Banjir melanda Dusun Durian, Desa Buhu, Kabupaten Gorontalo, pada Sabtu (10/1), mengakibatkan putusnya akses jalan utama. Peristiwa ini berdampak serius pada konektivitas warga setempat, terutama sebagai jalur penghubung menuju Desa Ulobua. Dinas Pekerjaan Umum dan Penataan Ruang (PUPR) Kabupaten Gorontalo mencatat empat titik kritis yang memerlukan penanganan segera.
Kepala Dinas PUPR Kabupaten Gorontalo, Risman Umar, menyampaikan bahwa jalan yang terputus ini merupakan jalur vital dan satu-satunya akses menuju Desa Ulobua.
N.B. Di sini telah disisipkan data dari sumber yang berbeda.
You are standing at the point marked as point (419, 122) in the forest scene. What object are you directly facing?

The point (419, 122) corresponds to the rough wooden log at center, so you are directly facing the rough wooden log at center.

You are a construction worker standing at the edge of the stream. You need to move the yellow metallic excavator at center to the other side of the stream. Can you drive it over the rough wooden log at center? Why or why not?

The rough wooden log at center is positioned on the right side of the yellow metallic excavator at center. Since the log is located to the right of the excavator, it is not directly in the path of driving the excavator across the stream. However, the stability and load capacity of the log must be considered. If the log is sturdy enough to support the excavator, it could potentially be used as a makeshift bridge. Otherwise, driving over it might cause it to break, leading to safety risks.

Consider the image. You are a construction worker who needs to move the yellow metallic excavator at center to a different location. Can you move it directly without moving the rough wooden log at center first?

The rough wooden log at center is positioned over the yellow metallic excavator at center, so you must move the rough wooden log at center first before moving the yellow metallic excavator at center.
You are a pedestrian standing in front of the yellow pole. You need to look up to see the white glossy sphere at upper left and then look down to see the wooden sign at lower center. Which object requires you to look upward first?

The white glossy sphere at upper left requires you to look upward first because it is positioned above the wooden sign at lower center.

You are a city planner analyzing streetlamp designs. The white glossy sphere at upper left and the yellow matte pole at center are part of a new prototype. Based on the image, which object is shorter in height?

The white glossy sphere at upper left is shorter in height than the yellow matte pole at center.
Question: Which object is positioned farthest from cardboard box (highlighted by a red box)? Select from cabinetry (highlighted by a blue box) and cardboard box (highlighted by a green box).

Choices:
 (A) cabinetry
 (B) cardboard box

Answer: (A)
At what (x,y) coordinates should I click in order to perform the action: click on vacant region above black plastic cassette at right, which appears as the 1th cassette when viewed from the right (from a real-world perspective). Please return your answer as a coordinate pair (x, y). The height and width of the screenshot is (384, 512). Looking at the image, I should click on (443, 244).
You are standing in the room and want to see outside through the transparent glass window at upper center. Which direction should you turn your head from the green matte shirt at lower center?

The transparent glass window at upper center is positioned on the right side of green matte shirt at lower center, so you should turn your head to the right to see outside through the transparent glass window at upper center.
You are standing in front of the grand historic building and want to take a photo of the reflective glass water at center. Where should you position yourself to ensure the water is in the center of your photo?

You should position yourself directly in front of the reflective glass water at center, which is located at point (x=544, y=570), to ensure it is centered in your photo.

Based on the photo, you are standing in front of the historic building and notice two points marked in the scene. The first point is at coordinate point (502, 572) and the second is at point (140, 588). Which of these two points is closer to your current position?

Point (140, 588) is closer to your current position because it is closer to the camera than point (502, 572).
Hasil peninjauan lapangan menunjukkan tingkat kerusakan ternyata lebih serius dari perkiraan awal, sehingga membutuhkan respons cepat dan terkoordinasi dari berbagai pihak.
Perbaikan tidak hanya berfokus pada badan jalan, tetapi juga memerlukan penanganan serius terhadap kondisi sungai. Normalisasi sungai menjadi perhatian utama untuk mencegah terulangnya kerusakan serupa di masa mendatang dan memastikan keberlanjutan solusi jangka panjang.
Advertisement
Advertisement
Dampak banjir di Desa Buhu, Kabupaten Gorontalo, ternyata lebih serius dari laporan awal. Awalnya, hanya satu titik yang dilaporkan terdampak, namun hasil evaluasi menunjukkan adanya empat titik kritis yang menyebabkan akses jalan terputus total. Kondisi ini menghambat aktivitas masyarakat dan distribusi logistik di wilayah tersebut.
Jalan yang terputus ini memiliki peran krusial sebagai satu-satunya jalur penghubung vital menuju Desa Ulobua. Putusnya akses ini secara langsung memengaruhi mobilitas penduduk dan kegiatan ekonomi lokal, sehingga penanganan darurat menjadi prioritas utama pemerintah daerah.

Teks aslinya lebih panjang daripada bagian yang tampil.